2. We first demonstrate that $$f(\sigma) \sigma^+ = \sigma^+ f(\sigma + 2)$$. It is enough to compute the commutator:

$$\sigma \sigma^+ = \sigma^+ \sigma + 2$$

and to observe that we can write $$f$$ as a power series,

$$f(\sigma) = \sum_k f_k \sigma^k = \sum_{k=2n} f_k + \sigma\sum_{k=2n+1} f_k$$

where we used $$\sigma^2 = 1$$. Applying to the right $$\sigma^+$$, we get the result.

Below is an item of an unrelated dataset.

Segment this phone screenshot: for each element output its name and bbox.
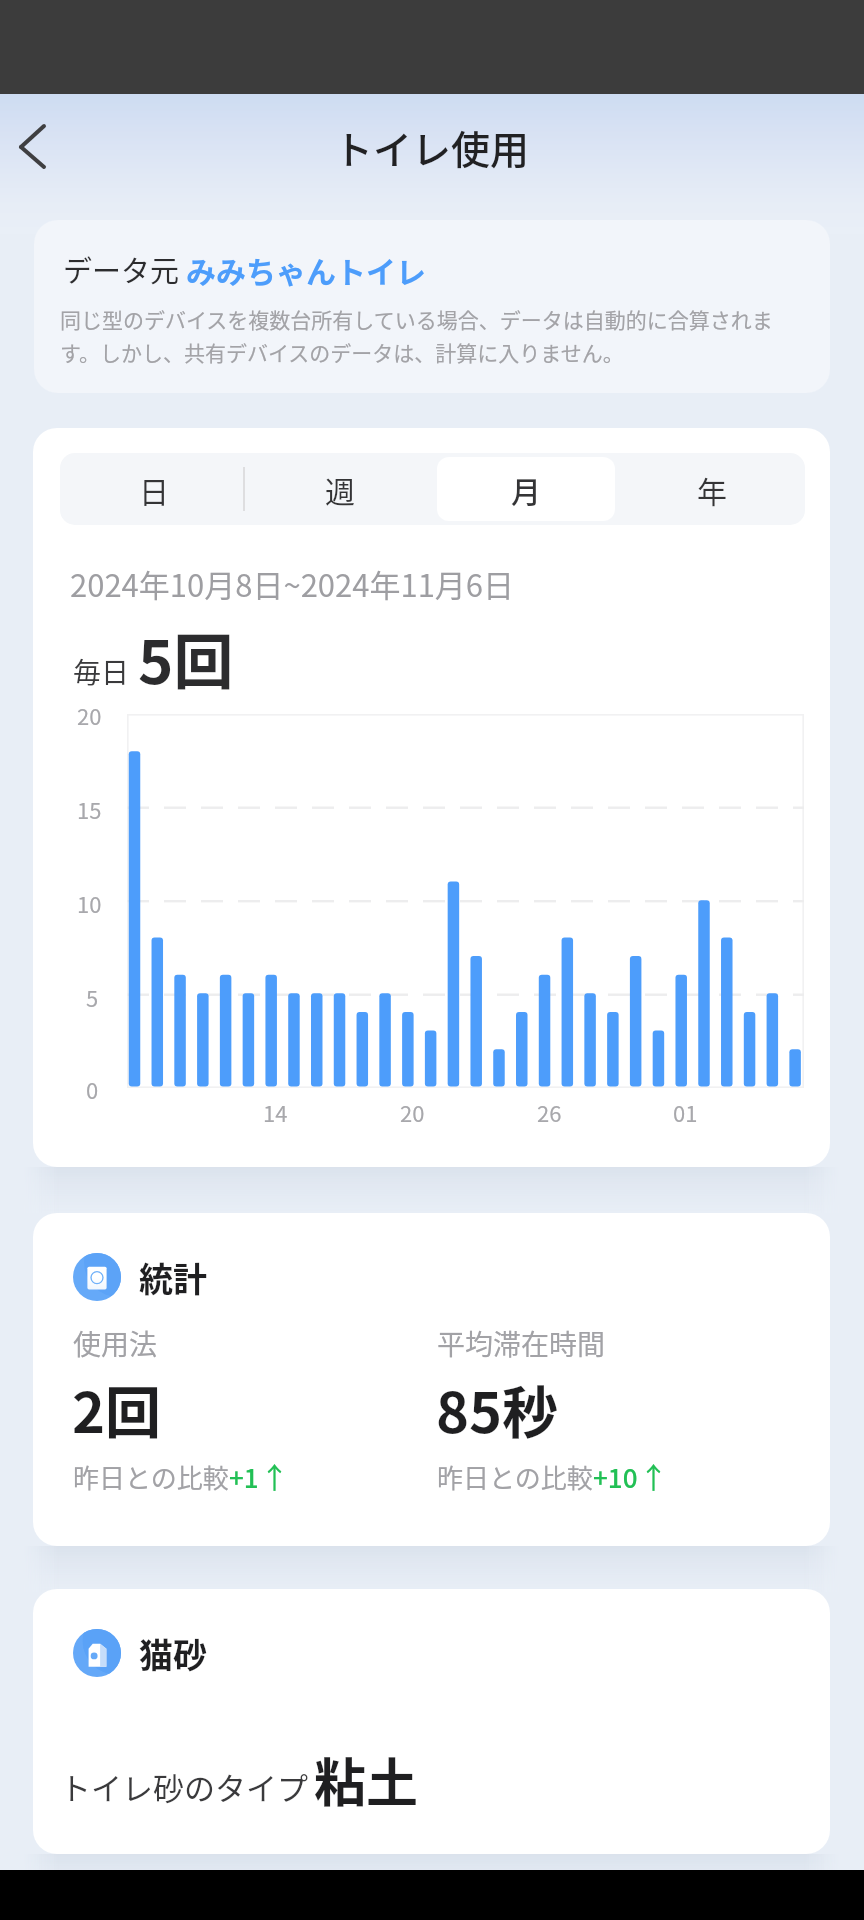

The heisenberg operator $$\sigma_n^+(t)$$, can now be computed. Let us isolate the $$n$$ term of the interaction in the hamiltonian:

$$h_n = \sigma_n \sum_{m=1}^{N/2} J(m) (\sigma_{n+m} + \sigma_{n - m})$$

hence,

\begin{align*}\E^{\I h_n(\sigma_n) t} \sigma^+ \E^{-\I h_n(\sigma_n) t} & = \sigma^+ \E^{\I h_n(\sigma_n + 2) t} \E^{-\I h_n(\sigma_n) t} \\ &= \sigma^+ \prod_{m=1}^{N/2} \exp\left[ \I 2 J(m) (\sigma_{n+m} + \sigma_{n - m}) \right]\end{align*}

where we used that the exponential operators commute. The pauli matrices satisfy the identity,

$$\E^{\I \theta \boldsymbol{n}\cdot \sigma} = \cos(\theta) + \I \sin(\theta) \, \boldsymbol n \cdot \boldsymbol \sigma$$

where $$\boldsymbol n$$ is a unit vector and $$\theta$$ is an angle (azimuthal angle in spherical coordinates). Hence,

\begin{align*}\sigma^+_n(t) & = \sigma^+ \E^{\I 2 B t} \\ & \prod_{m=1}^{N/2} \left[ \cos(2J(m)t) + \I \sin(2J(m)t)\, \sigma_{n+m} \right]\\ & \quad \left[ \cos(2J(m)t) + \I \sin(2J(m)t) \, \sigma_{n-m} \right]\end{align*}

where we included the external field term of the hamiltonian. Taking the mean value of this last expression gives the formula of the text.